The Dutch Federation of Pension Funds (Pensioenfederatie) has warned that the proposed simplification of the European Sustainability Reporting Standards (ESRS) must not “reduce the quality of the information investors need to assess sustainability-related risks”.
In its response to the European Commission (EC), the federation was largely positive of the EC’s efforts to simplify reporting requirements and align them more closely with other European and international sustainability rules.
It also welcomed the EC’s decision to largely follow the European Financial Reporting Advisory Group’s (EFRAG) technical advice.
However, it urged the commission to “show restraint” when introducing exemptions that allow companies to omit certain information or delay disclosure.
For example, it noted that the draft Delegated Act goes beyond EFRAG’s recommendations concerning disclosures on anticipated financial effects of sustainability risks and opportunities.
Under current proposals, organisations would be allowed to omit information considered seriously prejudicial to commercial interests and defer quantitative disclosures until the 2030 financial year.

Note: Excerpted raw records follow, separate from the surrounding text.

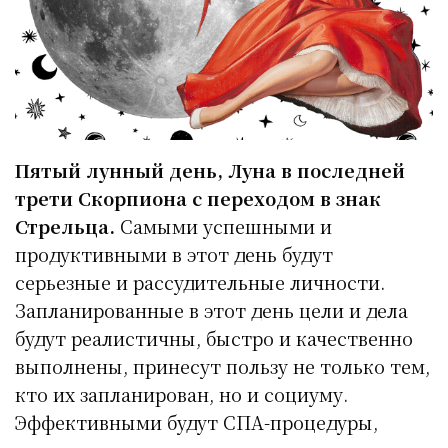
Пятый лунный день, Луна в последней
трети Скорпиона с переходом в знак
Стрельца.
Самыми успешными и
продуктивными в этот день будут
серьезные и рассудительные личности.
Запланированные в этот день цели и дела
будут реалистичны, быстро и качественно
выполнены, принесут пользу не только тем,
кто их запланирован, но и социуму.
Эффективными будут СПА-процедуры,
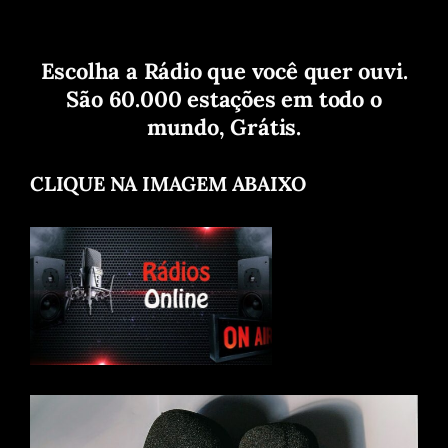
Escolha a Rádio que você quer ouvi.
São 60.000 estações em todo o
mundo, Grátis.
CLIQUE NA IMAGEM ABAIXO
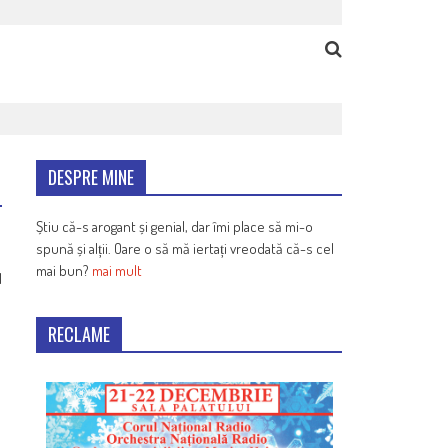
DESPRE MINE
Știu că-s arogant și genial, dar îmi place să mi-o
spună și alții. Oare o să mă iertați vreodată că-s cel
mai bun?
mai mult
1
RECLAME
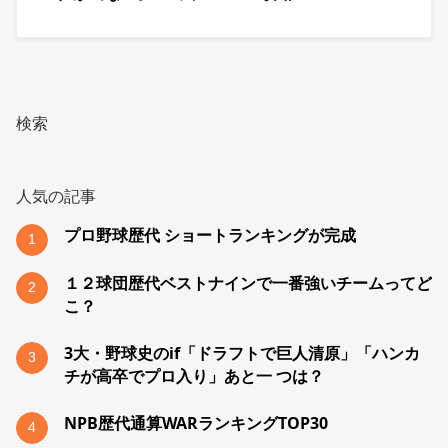
検索
人気の記事
プロ野球歴代 ショートランキングが完成
1
１２球団歴代ベストナインで一番強いチームってど
2
こ？
3大・野球史のif「ドラフトで巨人清原」「ハンカ
3
チが高卒でプロ入り」あと一 つは？
NPB歴代通算WARランキングTOP30
4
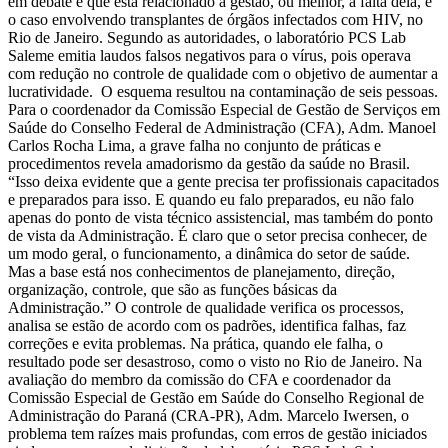
em debate e que está relacionado à gestão, ou melhor, à falta dela, é
o caso envolvendo transplantes de órgãos infectados com HIV, no
Rio de Janeiro. Segundo as autoridades, o laboratório PCS Lab
Saleme emitia laudos falsos negativos para o vírus, pois operava
com redução no controle de qualidade com o objetivo de aumentar a
lucratividade. O esquema resultou na contaminação de seis pessoas.
Para o coordenador da Comissão Especial de Gestão de Serviços em
Saúde do Conselho Federal de Administração (CFA), Adm. Manoel
Carlos Rocha Lima, a grave falha no conjunto de práticas e
procedimentos revela amadorismo da gestão da saúde no Brasil.
“Isso deixa evidente que a gente precisa ter profissionais capacitados
e preparados para isso. E quando eu falo preparados, eu não falo
apenas do ponto de vista técnico assistencial, mas também do ponto
de vista da Administração. É claro que o setor precisa conhecer, de
um modo geral, o funcionamento, a dinâmica do setor de saúde.
Mas a base está nos conhecimentos de planejamento, direção,
organização, controle, que são as funções básicas da
Administração.” O controle de qualidade verifica os processos,
analisa se estão de acordo com os padrões, identifica falhas, faz
correções e evita problemas. Na prática, quando ele falha, o
resultado pode ser desastroso, como o visto no Rio de Janeiro. Na
avaliação do membro da comissão do CFA e coordenador da
Comissão Especial de Gestão em Saúde do Conselho Regional de
Administração do Paraná (CRA-PR), Adm. Marcelo Iwersen, o
problema tem raízes mais profundas, com erros de gestão iniciados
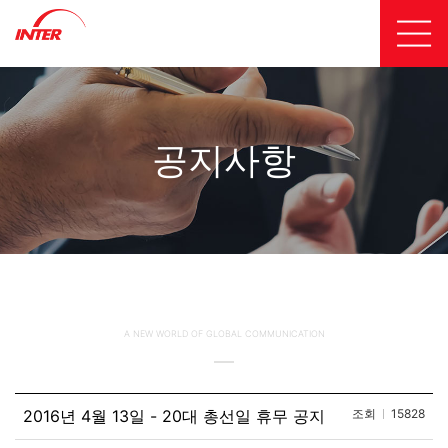
공지사항
A NEW WORLD OF GLOBAL COMMUNICATION
2016년 4월 13일 - 20대 총선일 휴무 공지
조회
15828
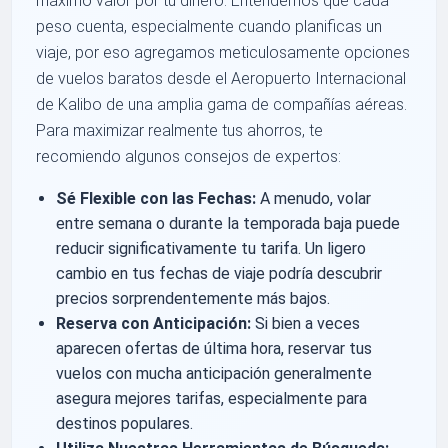
máximo valor por tu dinero. Entendemos que cada
peso cuenta, especialmente cuando planificas un
viaje, por eso agregamos meticulosamente opciones
de vuelos baratos desde el Aeropuerto Internacional
de Kalibo de una amplia gama de compañías aéreas.
Para maximizar realmente tus ahorros, te
recomiendo algunos consejos de expertos:
Sé Flexible con las Fechas:
A menudo, volar
entre semana o durante la temporada baja puede
reducir significativamente tu tarifa. Un ligero
cambio en tus fechas de viaje podría descubrir
precios sorprendentemente más bajos.
Reserva con Anticipación:
Si bien a veces
aparecen ofertas de última hora, reservar tus
vuelos con mucha anticipación generalmente
asegura mejores tarifas, especialmente para
destinos populares.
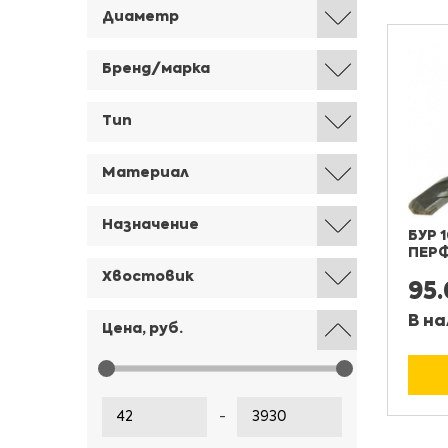
Диаметр
Бренд/марка
Тип
Материал
Назначение
БУР 
ПЕР
Хвостовик
95
В на
Цена, руб.
-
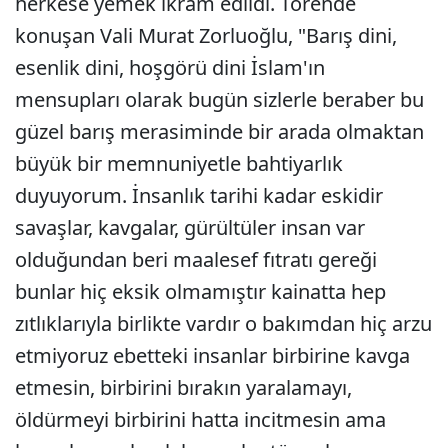
herkese yemek ikram edildi. Törende
konuşan Vali Murat Zorluoğlu, "Barış dini,
esenlik dini, hoşgörü dini İslam'ın
mensupları olarak bugün sizlerle beraber bu
güzel barış merasiminde bir arada olmaktan
büyük bir memnuniyetle bahtiyarlık
duyuyorum. İnsanlık tarihi kadar eskidir
savaşlar, kavgalar, gürültüler insan var
olduğundan beri maalesef fıtratı gereği
bunlar hiç eksik olmamıştır kainatta hep
zıtlıklarıyla birlikte vardır o bakımdan hiç arzu
etmiyoruz ebetteki insanlar birbirine kavga
etmesin, birbirini bırakın yaralamayı,
öldürmeyi birbirini hatta incitmesin ama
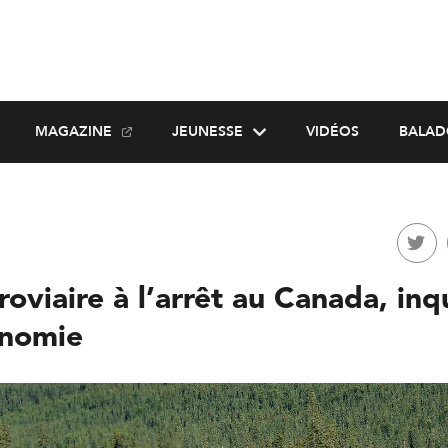
MAGAZINE
JEUNESSE
VIDÉOS
BALAD
rroviaire à l’arrêt au Canada, in
onomie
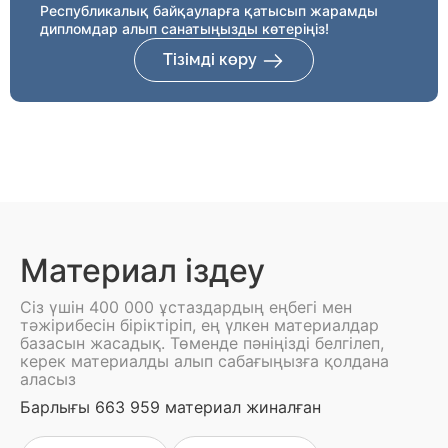
Республикалық байқауларға қатысып жарамды
дипломдар алып санатыңызды көтеріңіз!
Тізімді көру
Материал іздеу
Сіз үшін 400 000 ұстаздардың еңбегі мен
тәжірибесін біріктіріп, ең үлкен материалдар
базасын жасадық. Төменде пәніңізді белгілеп,
керек материалды алып сабағыңызға қолдана
аласыз
Барлығы 663 959 материал жиналған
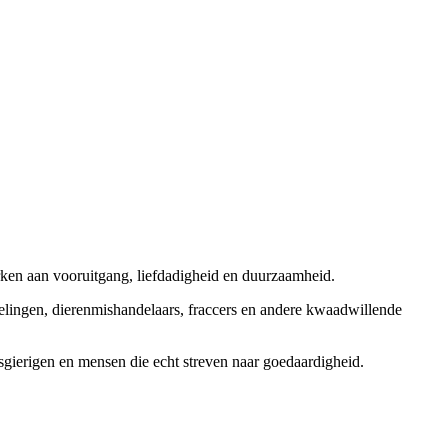
rken aan vooruitgang, liefdadigheid en duurzaamheid.
elingen, dierenmishandelaars, fraccers en andere kwaadwillende
sgierigen en mensen die echt streven naar goedaardigheid.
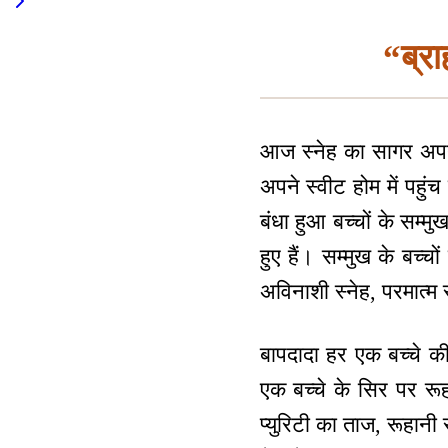
“ब्रा
आज स्नेह का सागर अपने स्
अपने स्वीट होम में पहुंच 
बंधा हुआ बच्चों के सम्मुख
हुए हैं। सम्मुख के बच्चो
अविनाशी स्नेह, परमात्म 
बापदादा हर एक बच्चे की 
एक बच्चे के सिर पर रू
प्युरिटी का ताज, रूहान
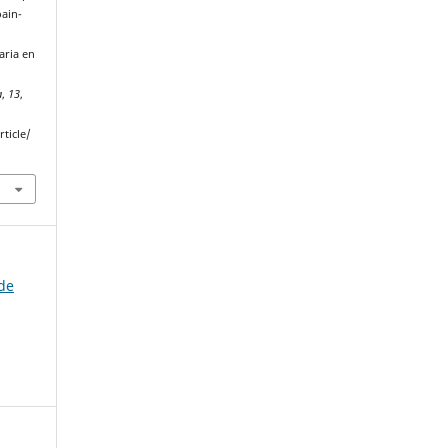
oain-
aria en
a
,
13
,
ticle/
 de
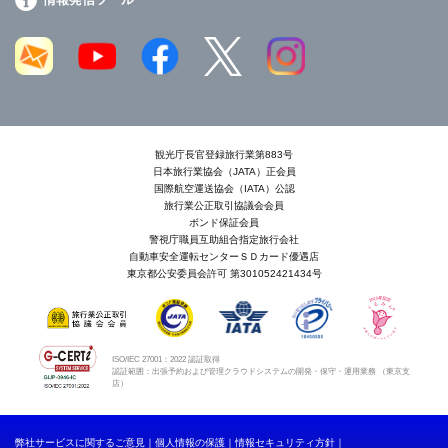
観光庁長官登録旅行業第883号
日本旅行業協会（JATA）正会員
国際航空運送協会（IATA）公認
旅行業公正取引協議会会員
ボンド保証会員
警視庁職員互助組合指定旅行会社
自動車安全運転センターＳＤカード優遇店
東京都公安委員会許可 第301052421434号
ISO/IEC 27001：2022 認証取得
認証範囲：出張予約および管理クラウドシステムの開発・保守・運用業務 （東京支
店）
弊社サービスに関するご意見
個人情報の保護
情報セキュリティ方針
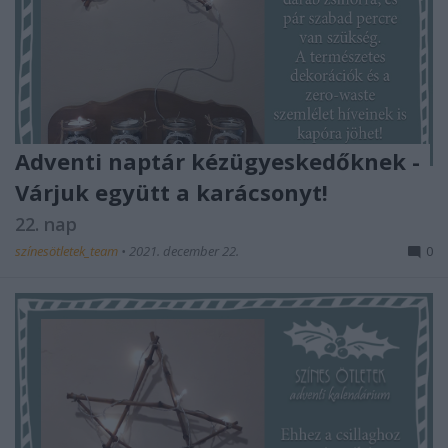
Adventi naptár kézügyeskedőknek -
Várjuk együtt a karácsonyt!
22. nap
színesötletek_team
•
2021. december 22.
0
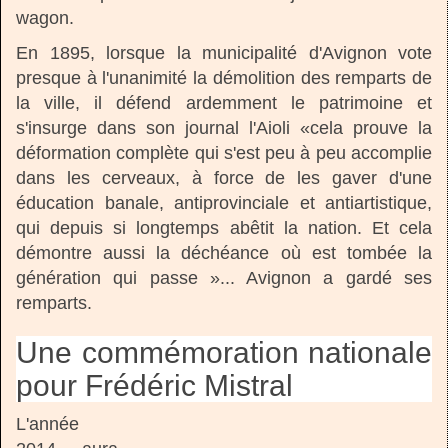
wagon.
En 1895, lorsque la municipalité d'Avignon vote
presque à l'unanimité la démolition des remparts de
la ville, il défend ardemment le patrimoine et
s'insurge dans son journal l'Aioli «cela prouve la
déformation complète qui s'est peu à peu accomplie
dans les cerveaux, à force de les gaver d'une
éducation banale, antiprovinciale et antiartistique,
qui depuis si longtemps abêtit la nation. Et cela
démontre aussi la déchéance où est tombée la
génération qui passe »... Avignon a gardé ses
remparts.
Une commémoration nationale
pour Frédéric Mistral
L'année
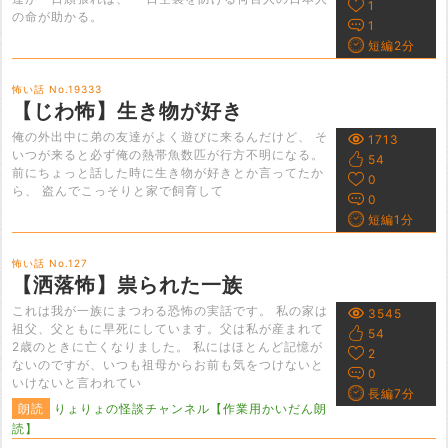
1
の命が助かる。
1
短編2分
怖い話 No.19333
【じわ怖】生き物が好き
俺の外出中に弟の友達がよく遊びに来るんだけど、 そ
1713
いつが来ると必ず俺の熱帯魚数匹が行方不明になる。
54
前にちょっと話した時に生き物が好きとか言ってたか
0
ら、 盗んでこっそりと家で飼育して
0
短編1分
怖い話 No.127
【洒落怖】祟られた一族
これは我が一族にまつわる恐怖の実話です。 私の家は
3545
祖父、父ともに早死にしています。父は私が産まれて
54
2歳のときに亡くなりました。 私にはほとんど記憶が
2
ないのですが、いつも祖母からお前も気をつけないと
0
いけないと言われてい
長編7分
朗読
りょりょの怪談チャンネル【作業用かいだん朗
読】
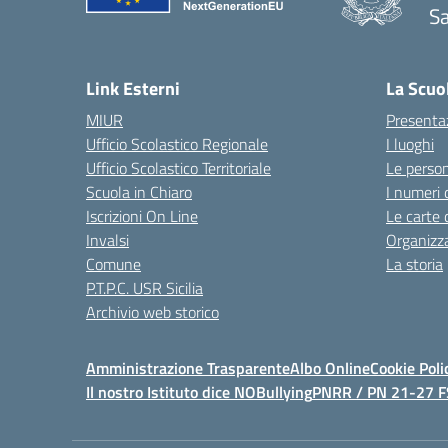
S
Link Esterni
La Scuo
MIUR
Presenta
Ufficio Scolastico Regionale
I luoghi
Ufficio Scolastico Territoriale
Le perso
Scuola in Chiaro
I numeri 
Iscrizioni On Line
Le carte 
Invalsi
Organizz
Comune
La storia
P.T.P.C. USR Sicilia
Archivio web storico
Amministrazione Trasparente
Albo Online
Cookie Poli
Il nostro Istituto dice NOBullying
PNRR / PN 21-27 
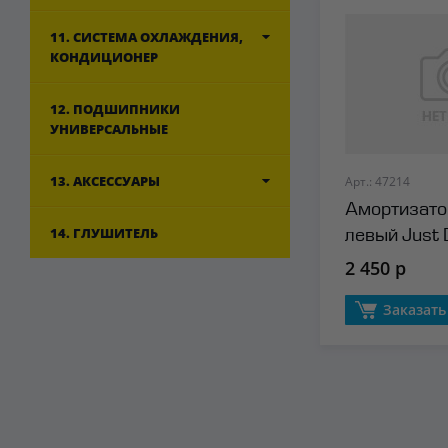
11. СИСТЕМА ОХЛАЖДЕНИЯ,
КОНДИЦИОНЕР
12. ПОДШИПНИКИ
УНИВЕРСАЛЬНЫЕ
13. АКСЕССУАРЫ
Арт.: 47214
Амортизато
14. ГЛУШИТЕЛЬ
левый Just 
2 450 р
Заказать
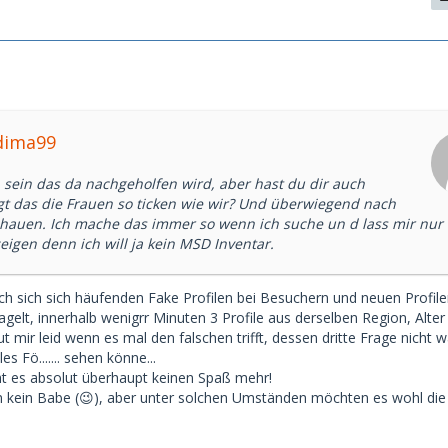
dima99
h sein das da nachgeholfen wird, aber hast du dir auch
t das die Frauen so ticken wie wir? Und überwiegend nach
chauen. Ich mache das immer so wenn ich suche un d lass mir nur 
eigen denn ich will ja kein MSD Inventar.
ach sich sich häufenden Fake Profilen bei Besuchern und neuen Profile
gelt, innerhalb wenigrr Minuten 3 Profile aus derselben Region, Alter 
tut mir leid wenn es mal den falschen trifft, dessen dritte Frage nicht 
es Fö....... sehen könne...
ht es absolut überhaupt keinen Spaß mehr!
bin kein Babe (😉), aber unter solchen Umständen möchten es wohl die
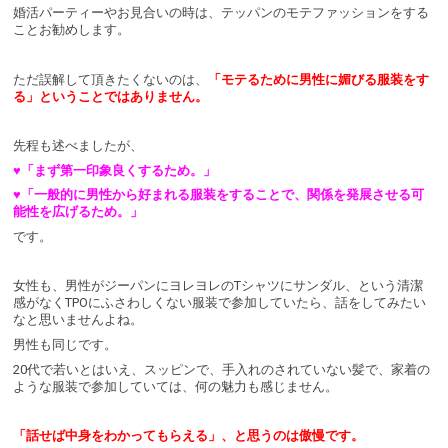
婚活パーティーやお見合いの時は、テッパンのモテファッションをする
ことお勧めします。
ただ誤解して頂きたくないのは、
「モテるために男性に媚びる服装をす
る」ということではありません。
先程も述べましたが、
♥「まず第一印象良くするため。」
♥「一般的に男性から好まれる服装をすることで、関係を発展させる可
能性を広げるため。」
です。
女性も、男性がジーパンにヨレヨレのTシャツにサンダル、という清潔
感がなくTPOにふさわしくない服装で参加していたら、話をしてみたい
なと思いませんよね。
男性も同じです。
20代で若いとはいえ、スッピンで、手入れのされていない髪で、家着の
ような服装で参加していては、何の魅力も感じません。
「話せば中身をわかってもらえる」、と思うのは傲慢です。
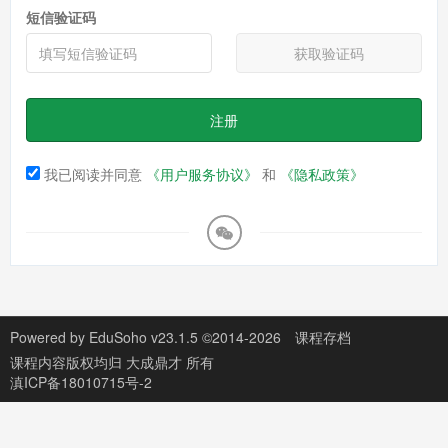
短信验证码
获取验证码
注册
我已阅读并同意
《用户服务协议》
和
《隐私政策》
Powered by
EduSoho v23.1.5
©2014-2026
课程存档
课程内容版权均归
大成鼎才
所有
滇ICP备18010715号-2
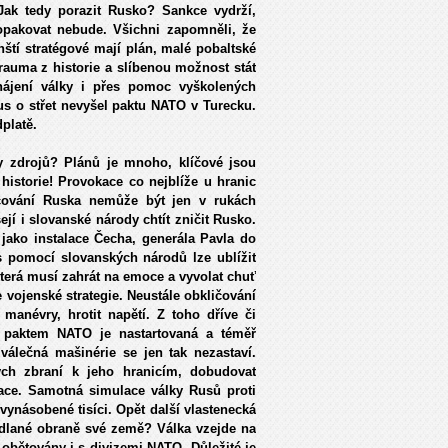
Jak tedy porazit Rusko? Sankce vydrží,
pakovat nebude. Všichni zapomněli, že
tí stratégové mají plán, malé pobaltské
trauma z historie a slíbenou možnost stát
hájení války i přes pomoc vyškolených
kus o střet nevyšel paktu NATO v Turecku.
platě.
y zdrojů? Plánů je mnoho, klíčové jsou
historie! Provokace co nejblíže u hranic
čování Ruska nemůže být jen v rukách
jí i slovanské národy chtít zničit Rusko.
jako instalace Čecha, generála Pavla do
 pomocí slovanských národů lze ublížit
která musí zahrát na emoce a vyvolat chuť
e vojenské strategie. Neustále obkličování
anévry, hrotit napětí. Z toho dříve či
a paktem NATO je nastartovaná a téměř
álečná mašinérie se jen tak nezastaví.
ých zbraní k jeho hranicím, dobudovat
ace. Samotná simulace války Rusů proti
ynásobené tisíci. Opět další vlastenecká
hodlané obraně své země? Válka vzejde na
 obětovány i s divizemi NATO. Důležité je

The federation cautioned that cases where physical or transition risks are so elevated that disclosure could adversely affect an undertaking’s commercial position are “precisely the situations where transparency on anticipated financial effects would be most critical”.
In addition, Pensioenfederatie welcomed the clarification that financial institutions only need to report on investments held on their own account, not on investments they manage on behalf of clients.
“This clarification helps reduce legal uncertainty and supports a more proportionate and workable application of the ESRS for asset managers acting as agents on behalf of clients.
"Some pension asset managers in the Netherlands are owned by pension funds. We support appropriate disclosures by financial institutions through the Sustainable Finance Disclosure Regulation as well as the inclusion of IORPs in its scope,” it said.
However, it flagged that the wording of the newly introduced articles (17 and 37) could be further improved by removing the reference to ‘fiduciary duty’.
“This concept is not defined under the ESRS and could create interpretative uncertainty, particularly for third-party asset management activities that may not formally qualify as fiduciary management relationships in all jurisdictions or business models.
"A broader formulation referring to investments managed on behalf of clients would provide greater legal clarity and better reflect the intended scope exclusion,” it stated.
The federation also underlined the importance of keeping the European reporting standards closely aligned with international sustainability standards.
“We welcome the progress made in aligning the ESRS with the IFRS Sustainability Standards and note the strong willingness of both the Commission and the ISSB to enhance interoperability. We encourage continued efforts to further improve interoperability going forward,” it said.